━━ Records

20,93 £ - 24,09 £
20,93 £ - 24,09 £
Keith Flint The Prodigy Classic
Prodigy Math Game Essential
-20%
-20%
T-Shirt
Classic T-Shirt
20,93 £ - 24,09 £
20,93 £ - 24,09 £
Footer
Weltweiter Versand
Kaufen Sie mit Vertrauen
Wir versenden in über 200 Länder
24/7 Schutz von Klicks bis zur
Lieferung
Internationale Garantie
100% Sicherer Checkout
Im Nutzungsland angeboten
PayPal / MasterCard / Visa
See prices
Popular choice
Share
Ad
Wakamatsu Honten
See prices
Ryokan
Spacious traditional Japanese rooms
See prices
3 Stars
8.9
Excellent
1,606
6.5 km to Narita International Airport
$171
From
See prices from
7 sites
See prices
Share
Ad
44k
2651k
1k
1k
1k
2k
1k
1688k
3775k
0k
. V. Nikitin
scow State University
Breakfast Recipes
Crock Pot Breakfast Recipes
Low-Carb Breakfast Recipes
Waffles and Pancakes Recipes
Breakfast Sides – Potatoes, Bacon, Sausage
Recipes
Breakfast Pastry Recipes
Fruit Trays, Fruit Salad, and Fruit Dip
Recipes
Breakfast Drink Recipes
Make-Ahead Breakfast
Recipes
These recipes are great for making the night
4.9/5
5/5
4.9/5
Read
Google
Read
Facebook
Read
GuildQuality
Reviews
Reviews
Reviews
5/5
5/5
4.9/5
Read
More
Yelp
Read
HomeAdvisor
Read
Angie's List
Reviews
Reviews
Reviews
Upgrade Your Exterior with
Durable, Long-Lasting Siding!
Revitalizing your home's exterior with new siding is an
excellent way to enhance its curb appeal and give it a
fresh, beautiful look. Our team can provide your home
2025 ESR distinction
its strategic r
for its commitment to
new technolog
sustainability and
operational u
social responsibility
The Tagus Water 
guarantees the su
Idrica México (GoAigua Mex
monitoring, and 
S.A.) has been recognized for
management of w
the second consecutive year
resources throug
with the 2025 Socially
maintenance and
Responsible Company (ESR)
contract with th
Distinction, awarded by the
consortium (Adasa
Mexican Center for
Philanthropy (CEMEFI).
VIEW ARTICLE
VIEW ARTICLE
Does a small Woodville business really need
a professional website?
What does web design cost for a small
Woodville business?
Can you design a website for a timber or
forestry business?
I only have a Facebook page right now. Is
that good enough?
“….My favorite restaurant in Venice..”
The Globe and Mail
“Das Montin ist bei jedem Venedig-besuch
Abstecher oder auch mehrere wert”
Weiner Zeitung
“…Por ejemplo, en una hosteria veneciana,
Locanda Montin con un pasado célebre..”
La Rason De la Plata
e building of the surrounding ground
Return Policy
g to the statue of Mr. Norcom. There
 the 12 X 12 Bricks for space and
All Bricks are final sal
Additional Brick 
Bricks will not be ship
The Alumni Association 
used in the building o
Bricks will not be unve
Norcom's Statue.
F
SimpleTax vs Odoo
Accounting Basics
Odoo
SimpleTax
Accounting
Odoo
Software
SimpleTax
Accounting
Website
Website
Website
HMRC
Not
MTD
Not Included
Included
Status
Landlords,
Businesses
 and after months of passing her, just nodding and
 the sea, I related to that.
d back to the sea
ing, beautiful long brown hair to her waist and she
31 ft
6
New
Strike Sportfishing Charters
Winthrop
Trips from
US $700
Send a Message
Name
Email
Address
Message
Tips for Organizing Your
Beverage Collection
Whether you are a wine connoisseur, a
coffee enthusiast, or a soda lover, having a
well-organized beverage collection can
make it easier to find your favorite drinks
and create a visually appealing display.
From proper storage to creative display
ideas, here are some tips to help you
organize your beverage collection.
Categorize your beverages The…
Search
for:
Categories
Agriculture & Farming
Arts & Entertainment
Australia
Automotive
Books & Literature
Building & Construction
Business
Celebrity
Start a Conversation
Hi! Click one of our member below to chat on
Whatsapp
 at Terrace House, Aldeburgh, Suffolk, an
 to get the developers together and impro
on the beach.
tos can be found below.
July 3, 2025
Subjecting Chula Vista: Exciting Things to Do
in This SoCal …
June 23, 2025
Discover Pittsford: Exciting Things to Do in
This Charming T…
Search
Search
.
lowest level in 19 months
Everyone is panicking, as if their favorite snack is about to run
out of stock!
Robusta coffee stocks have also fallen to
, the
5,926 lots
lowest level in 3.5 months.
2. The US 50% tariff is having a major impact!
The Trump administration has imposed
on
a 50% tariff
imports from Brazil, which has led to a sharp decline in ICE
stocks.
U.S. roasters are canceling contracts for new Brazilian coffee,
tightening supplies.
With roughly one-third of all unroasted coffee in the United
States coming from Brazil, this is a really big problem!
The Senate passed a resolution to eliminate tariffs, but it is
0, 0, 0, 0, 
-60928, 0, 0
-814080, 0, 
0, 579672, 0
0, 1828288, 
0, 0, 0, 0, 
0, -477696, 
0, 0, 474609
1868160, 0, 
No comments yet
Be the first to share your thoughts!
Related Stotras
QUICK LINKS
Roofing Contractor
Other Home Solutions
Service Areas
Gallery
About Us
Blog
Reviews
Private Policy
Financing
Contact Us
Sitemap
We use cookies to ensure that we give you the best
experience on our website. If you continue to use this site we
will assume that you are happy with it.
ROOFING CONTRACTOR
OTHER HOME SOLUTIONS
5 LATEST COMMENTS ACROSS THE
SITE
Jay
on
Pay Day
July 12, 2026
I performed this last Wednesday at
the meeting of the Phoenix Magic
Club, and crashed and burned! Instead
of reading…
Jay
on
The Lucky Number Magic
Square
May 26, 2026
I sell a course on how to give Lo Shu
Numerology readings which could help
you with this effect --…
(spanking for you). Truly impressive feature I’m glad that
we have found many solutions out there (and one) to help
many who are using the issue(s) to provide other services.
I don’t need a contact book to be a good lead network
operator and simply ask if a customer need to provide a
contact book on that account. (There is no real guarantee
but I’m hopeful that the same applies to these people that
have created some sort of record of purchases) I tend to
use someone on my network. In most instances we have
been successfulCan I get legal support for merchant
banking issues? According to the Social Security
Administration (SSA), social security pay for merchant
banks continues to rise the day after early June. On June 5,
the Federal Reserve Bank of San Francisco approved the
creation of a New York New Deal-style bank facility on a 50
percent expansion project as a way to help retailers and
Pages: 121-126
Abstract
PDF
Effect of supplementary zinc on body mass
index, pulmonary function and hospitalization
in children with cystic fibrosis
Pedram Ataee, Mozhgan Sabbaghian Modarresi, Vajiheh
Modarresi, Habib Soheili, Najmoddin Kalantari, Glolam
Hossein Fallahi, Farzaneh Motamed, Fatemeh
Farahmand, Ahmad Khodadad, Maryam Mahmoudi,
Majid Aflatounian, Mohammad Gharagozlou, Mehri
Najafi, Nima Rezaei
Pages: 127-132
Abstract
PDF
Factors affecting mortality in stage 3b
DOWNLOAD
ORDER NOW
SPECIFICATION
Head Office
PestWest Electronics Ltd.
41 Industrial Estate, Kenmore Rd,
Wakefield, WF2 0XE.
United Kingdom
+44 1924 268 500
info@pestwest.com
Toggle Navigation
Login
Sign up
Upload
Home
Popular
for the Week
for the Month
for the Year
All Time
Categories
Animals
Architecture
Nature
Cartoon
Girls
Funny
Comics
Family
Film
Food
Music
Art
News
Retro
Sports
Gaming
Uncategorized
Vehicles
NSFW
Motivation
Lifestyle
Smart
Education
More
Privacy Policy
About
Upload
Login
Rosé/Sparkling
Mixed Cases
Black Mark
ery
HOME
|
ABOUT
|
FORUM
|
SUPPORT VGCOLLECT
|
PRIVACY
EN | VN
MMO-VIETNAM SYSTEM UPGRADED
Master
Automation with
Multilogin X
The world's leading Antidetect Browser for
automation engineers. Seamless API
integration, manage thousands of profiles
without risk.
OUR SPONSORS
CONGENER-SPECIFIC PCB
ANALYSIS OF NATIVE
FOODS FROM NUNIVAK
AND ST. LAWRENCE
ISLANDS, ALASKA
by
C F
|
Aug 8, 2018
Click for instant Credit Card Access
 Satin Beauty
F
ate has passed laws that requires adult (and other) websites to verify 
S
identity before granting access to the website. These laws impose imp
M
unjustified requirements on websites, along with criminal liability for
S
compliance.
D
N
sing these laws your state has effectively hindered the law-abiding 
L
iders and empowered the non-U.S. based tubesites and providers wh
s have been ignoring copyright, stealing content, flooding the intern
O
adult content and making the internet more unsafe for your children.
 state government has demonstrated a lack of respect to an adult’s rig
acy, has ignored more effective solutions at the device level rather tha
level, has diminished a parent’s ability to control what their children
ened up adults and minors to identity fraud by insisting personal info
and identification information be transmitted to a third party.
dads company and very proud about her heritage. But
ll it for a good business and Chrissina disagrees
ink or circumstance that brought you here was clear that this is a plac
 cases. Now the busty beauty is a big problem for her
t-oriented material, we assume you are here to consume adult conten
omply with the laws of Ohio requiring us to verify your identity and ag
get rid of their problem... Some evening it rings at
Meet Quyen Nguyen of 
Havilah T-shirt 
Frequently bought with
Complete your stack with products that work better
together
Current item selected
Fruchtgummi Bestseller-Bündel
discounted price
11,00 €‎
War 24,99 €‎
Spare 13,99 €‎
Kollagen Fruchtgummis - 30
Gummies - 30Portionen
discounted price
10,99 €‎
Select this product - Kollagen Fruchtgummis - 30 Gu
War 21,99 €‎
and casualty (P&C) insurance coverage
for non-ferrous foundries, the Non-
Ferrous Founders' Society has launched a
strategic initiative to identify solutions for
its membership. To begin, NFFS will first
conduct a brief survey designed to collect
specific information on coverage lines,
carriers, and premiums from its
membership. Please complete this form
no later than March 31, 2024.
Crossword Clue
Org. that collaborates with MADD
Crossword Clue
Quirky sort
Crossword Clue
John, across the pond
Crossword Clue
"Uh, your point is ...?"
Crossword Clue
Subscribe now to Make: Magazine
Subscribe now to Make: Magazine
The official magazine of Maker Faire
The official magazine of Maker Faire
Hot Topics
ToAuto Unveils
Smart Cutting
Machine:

━━━━

- _Exercise aim_
Going back over the entries above, copy word for word every line from the one that has "Arts & Entertainment" on through the one that has "I sell a course on how to give Lo Shu".

- _Task answer_
Arts & Entertainment
Australia
Automotive
Books & Literature
Building & Construction
Business
Celebrity
Start a Conversation
Hi! Click one of our member below to chat on
Whatsapp
 at Terrace House, Aldeburgh, Suffolk, an
 to get the developers together and impro
on the beach.
tos can be found below.
July 3, 2025
Subjecting Chula Vista: Exciting Things to Do
in This SoCal …
June 23, 2025
Discover Pittsford: Exciting Things to Do in
This Charming T…
Search
Search
.
lowest level in 19 months
Everyone is panicking, as if their favorite snack is about to run
out of stock!
Robusta coffee stocks have also fallen to
, the
5,926 lots
lowest level in 3.5 months.
2. The US 50% tariff is having a major impact!
The Trump administration has imposed
on
a 50% tariff
imports from Brazil, which has led to a sharp decline in ICE
stocks.
U.S. roasters are canceling contracts for new Brazilian coffee,
tightening supplies.
With roughly one-third of all unroasted coffee in the United
States coming from Brazil, this is a really big problem!
The Senate passed a resolution to eliminate tariffs, but it is
0, 0, 0, 0, 
-60928, 0, 0
-814080, 0, 
0, 579672, 0
0, 1828288, 
0, 0, 0, 0, 
0, -477696, 
0, 0, 474609
1868160, 0, 
No comments yet
Be the first to share your thoughts!
Related Stotras
QUICK LINKS
Roofing Contractor
Other Home Solutions
Service Areas
Gallery
About Us
Blog
Reviews
Private Policy
Financing
Contact Us
Sitemap
We use cookies to ensure that we give you the best
experience on our website. If you continue to use this site we
will assume that you are happy with it.
ROOFING CONTRACTOR
OTHER HOME SOLUTIONS
5 LATEST COMMENTS ACROSS THE
SITE
Jay
on
Pay Day
July 12, 2026
I performed this last Wednesday at
the meeting of the Phoenix Magic
Club, and crashed and burned! Instead
of reading…
Jay
on
The Lucky Number Magic
Square
May 26, 2026
I sell a course on how to give Lo Shu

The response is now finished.